Я сглатываю и киваю. Если соглашусь, что больна, Вивьен станет мне доверять. Ей выгоднее, чтобы я была не в своем уме.

– И еще я нашла твой телефон в ванной – в шкафу под стопкой полотенец. Ты хотела его спрятать?

– Нет, – шепчу я.

– Не верю, – говорит Вивьен. – Элис, ты должна посмотреть правде в глаза: ты больна.

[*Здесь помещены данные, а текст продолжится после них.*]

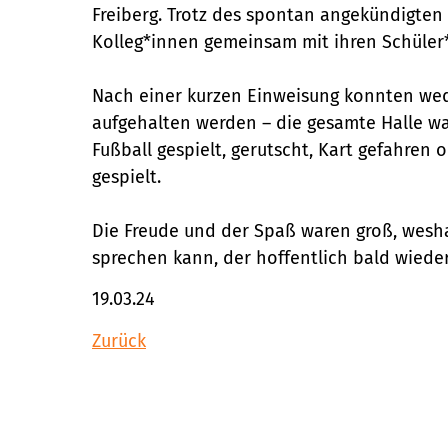
Freiberg. Trotz des spontan angekündigten
Kolleg*innen gemeinsam mit ihren Schüler
Nach einer kurzen Einweisung konnten wed
aufgehalten werden – die gesamte Halle w
Fußball gespielt, gerutscht, Kart gefahren 
gespielt.
Die Freude und der Spaß waren groß, wesh
sprechen kann, der hoffentlich bald wieder
19.03.24
Zurück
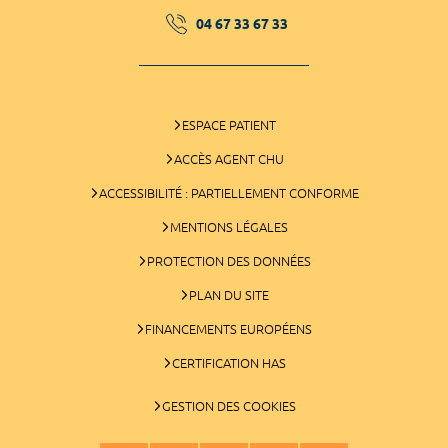
04 67 33 67 33
ESPACE PATIENT
ACCÈS AGENT CHU
ACCESSIBILITÉ : PARTIELLEMENT CONFORME
MENTIONS LÉGALES
PROTECTION DES DONNÉES
PLAN DU SITE
FINANCEMENTS EUROPÉENS
CERTIFICATION HAS
GESTION DES COOKIES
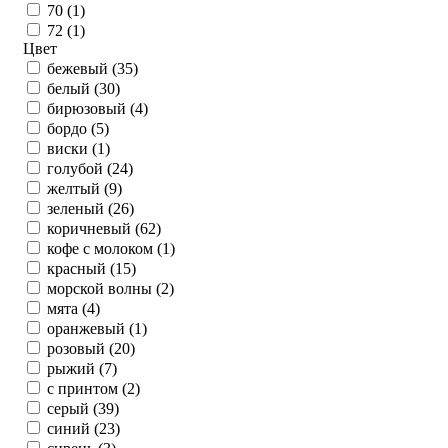
70 (
1
)
72 (
1
)
Цвет
бежевый (
35
)
белый (
30
)
бирюзовый (
4
)
бордо (
5
)
виски (
1
)
голубой (
24
)
желтый (
9
)
зеленый (
26
)
коричневый (
62
)
кофе с молоком (
1
)
красный (
15
)
морской волны (
2
)
мята (
4
)
оранжевый (
1
)
розовый (
20
)
рыжий (
7
)
с принтом (
2
)
серый (
39
)
синий (
23
)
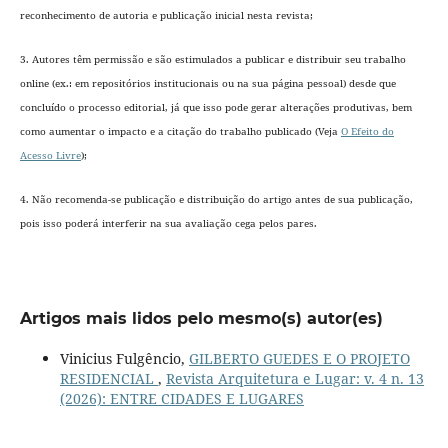
reconhecimento de autoria e publicação inicial nesta revista;
3. Autores têm permissão e são estimulados a publicar e distribuir seu trabalho
online (ex.: em repositórios institucionais ou na sua página pessoal) desde que
concluído o processo editorial
, já que isso pode gerar alterações produtivas, bem
como aumentar o impacto e a citação do trabalho publicado (Veja
O Efeito do
Acesso Livre
);
4. Não recomenda-se publicação e distribuição do artigo antes de sua publicação,
pois isso poderá interferir na sua avaliação cega pelos pares.
Artigos mais lidos pelo mesmo(s) autor(es)
Vinicius Fulgêncio,
GILBERTO GUEDES E O PROJETO
RESIDENCIAL
,
Revista Arquitetura e Lugar: v. 4 n. 13
(2026): ENTRE CIDADES E LUGARES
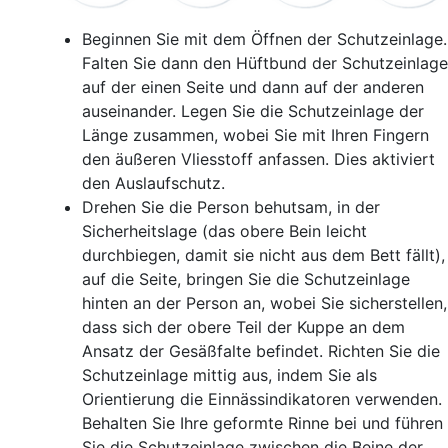
Beginnen Sie mit dem Öffnen der Schutzeinlage.
Falten Sie dann den Hüftbund der Schutzeinlage
auf der einen Seite und dann auf der anderen
auseinander. Legen Sie die Schutzeinlage der
Länge zusammen, wobei Sie mit Ihren Fingern
den äußeren Vliesstoff anfassen. Dies aktiviert
den Auslaufschutz.
Drehen Sie die Person behutsam, in der
Sicherheitslage (das obere Bein leicht
durchbiegen, damit sie nicht aus dem Bett fällt),
auf die Seite, bringen Sie die Schutzeinlage
hinten an der Person an, wobei Sie sicherstellen,
dass sich der obere Teil der Kuppe an dem
Ansatz der Gesäßfalte befindet. Richten Sie die
Schutzeinlage mittig aus, indem Sie als
Orientierung die Einnässindikatoren verwenden.
Behalten Sie Ihre geformte Rinne bei und führen
Sie die Schutzeinlage zwischen die Beine der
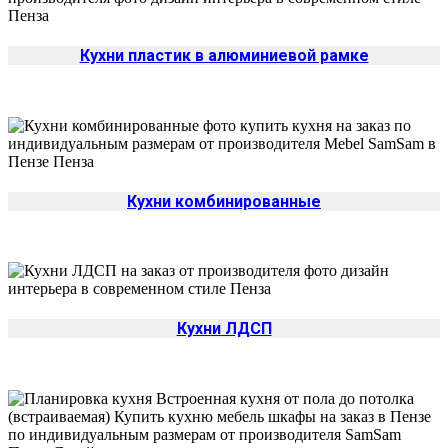
Кухни пластик в алюминиевой рамке
Кухни комбинированные
Кухни ЛДСП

У тебя тяжелейшая послеродовая депрессия. – Она гладит меня по плечу: – Здесь нечего стыдиться. У каждого из нас бывают моменты, когда мы нуждаемся в заботе. А тебе, сравнительно с другими, повезло: ведь присматривать за тобой буду я.

 

28

 

 

9.10.03, 12:00

 

Чарли с Саймоном сидели на большом зеленом диване, заляпанном белесыми пятнами. Они приехали к чете Рэев, Моне и Ричарду (в прошлом – Фэнкорту). Семья занимала половину двухэтажного коттеджа на широкой, обсаженной деревьями улице в городке Гиллингем в графстве Кент. Позади у детективов была мучительная дорога, натянутый вежливый разговор, но Чарли, по крайней мере, не донимала Саймона злобными замечаниями.

Напротив Саймона, в кресле с высокой спинкой и сальным следом на подголовнике, сидел мальчуган в школьной форме – бордовом джемпере и черных брюках. Парень жевал бутерброд. Рыжеватые волосы растрепаны, и веет казенным запахом, что напомнил Саймону начальную школу «Горз‑Хилл», куда он сам ходил в семидесятых.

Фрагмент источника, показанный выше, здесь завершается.